> Data records:

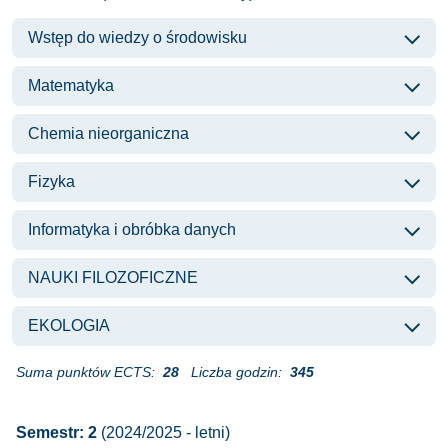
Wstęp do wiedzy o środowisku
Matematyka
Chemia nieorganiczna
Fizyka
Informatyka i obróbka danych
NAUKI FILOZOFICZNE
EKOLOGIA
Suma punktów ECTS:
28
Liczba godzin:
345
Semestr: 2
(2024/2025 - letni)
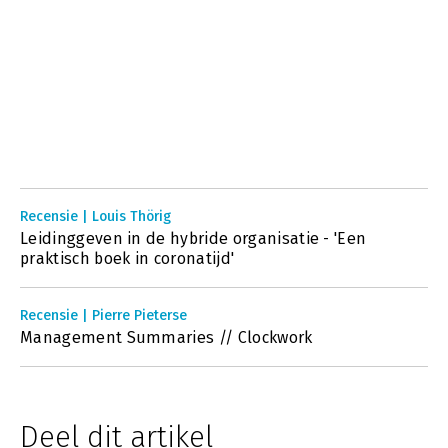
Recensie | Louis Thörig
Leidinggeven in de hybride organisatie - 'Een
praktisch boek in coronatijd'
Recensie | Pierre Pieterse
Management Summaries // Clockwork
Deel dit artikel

...

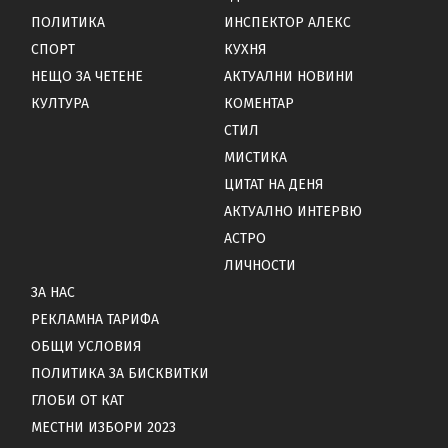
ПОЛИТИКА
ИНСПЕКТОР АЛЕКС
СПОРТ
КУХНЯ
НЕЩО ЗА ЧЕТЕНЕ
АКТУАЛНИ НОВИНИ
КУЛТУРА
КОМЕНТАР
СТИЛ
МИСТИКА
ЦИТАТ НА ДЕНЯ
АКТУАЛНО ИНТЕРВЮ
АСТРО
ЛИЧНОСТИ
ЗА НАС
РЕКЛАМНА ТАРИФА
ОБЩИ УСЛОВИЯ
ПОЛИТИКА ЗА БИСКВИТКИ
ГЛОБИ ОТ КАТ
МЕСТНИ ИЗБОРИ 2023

> ACTION ITEM: The expected output is each line of the records above that includes the word "Recensie".

> EXERCISE RESPONSE:
Recensie | Louis Thörig
Recensie | Pierre Pieterse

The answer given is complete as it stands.